• **WORK TASK**
Only lines containing "report" are wanted from the data below. Copy those lines.

*** Opening SOURCE INFORMATION ***

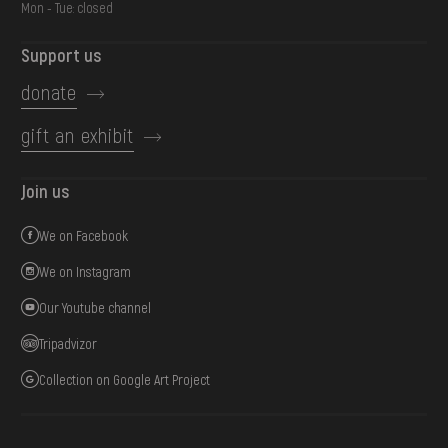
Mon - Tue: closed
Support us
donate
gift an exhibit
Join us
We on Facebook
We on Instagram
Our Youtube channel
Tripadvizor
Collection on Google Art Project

*** Closing SOURCE INFORMATION ***
*** Opening SOURCE INFORMATION ***

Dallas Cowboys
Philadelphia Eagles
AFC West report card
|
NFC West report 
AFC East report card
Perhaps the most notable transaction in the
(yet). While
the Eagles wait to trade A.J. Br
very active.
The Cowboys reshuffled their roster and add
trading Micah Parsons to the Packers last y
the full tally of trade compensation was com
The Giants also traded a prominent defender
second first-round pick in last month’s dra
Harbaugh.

*** Closing SOURCE INFORMATION ***

• **RESPONSE**
AFC West report card
NFC West report 
AFC East report card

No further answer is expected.